Sorti en 2019
Ce matin Béatrice s’est éveillée en sueur, l’air hagard. Il est des matins comme celui-ci où ses nuits se terminent dans une douleur aigüe. Je dors sur l’oreiller à côté d’elle, elle tend le bras vers mon oreille, les yeux baignés de larmes.
- Ce foutu rêve est revenu, ma Lola.
Elle tourne lentement sur le dos, le regard au plafond, la tête ailleurs. Un instant silencieuse, elle commence à raconter
- C’est un rêve peint en rouge, couleur qui coule le long des barreaux comme le sang sur mes jambes. Une femme gît, elle flotte sur le dos au milieu de la pièce, absente comme si la vie s’était retirée.

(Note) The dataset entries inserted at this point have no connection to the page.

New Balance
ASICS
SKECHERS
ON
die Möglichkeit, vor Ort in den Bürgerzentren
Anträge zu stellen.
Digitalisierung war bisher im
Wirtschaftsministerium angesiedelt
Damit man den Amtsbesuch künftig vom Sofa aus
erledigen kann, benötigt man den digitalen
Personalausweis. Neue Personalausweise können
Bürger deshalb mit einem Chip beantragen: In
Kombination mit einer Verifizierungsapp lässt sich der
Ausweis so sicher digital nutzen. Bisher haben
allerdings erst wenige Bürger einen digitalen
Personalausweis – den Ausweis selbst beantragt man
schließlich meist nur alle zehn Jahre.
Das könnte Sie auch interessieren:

Au pied de l’escalier un chien s’acharne sur une bête morte, déchiquetant la chair, prolongeant la curée, l’instinct déformé par l’empreinte de l’homme. J’ai mal dans ma tête, dans ma chair, je suis comme une feuille de papier déchirée, ma plainte ressemble à la sienne. Je voudrais fuir ce rêve récurent, mais il coule en moi, à flots continus, sans jamais tarir. La pièce s’est emplie d’eau jusqu’à la troisième marche, le chien a disparu, mais sa plainte gravée dans ma tête, ressemble tant à la mienne. Je suis recroquevillée dans le fauteuil, paralysée par la peur. Le liquide qui m’arrive à la taille a lavé le sang sur mes jambes, la femme flotte inerte portée par la montée des eaux. Puis l’eau se retire, la pièce disparait, le ciel est en feu, sa chaleur m’envahit, le rouge devient colère, je suis colère. Un miroir posé contre l’arbre mort me renvoie un visage inconnu, miroir abominable, regard noir, bouche grande ouverte en une plainte muette qui lentement s’emplit de gros mots que jamais je n’ai dits, je les vomis à plein jet, encore et encore. Puis le rêve recule, obsédant, cruel, destructeur, qui me laisse épuisée, sans force.
Béatrice ferme les yeux quelques minutes, respire profondément, sèche ses larmes et s’assied sur le lit d’un mouvement brusque.
-Viens, ma Lola, nous avons mérité un café.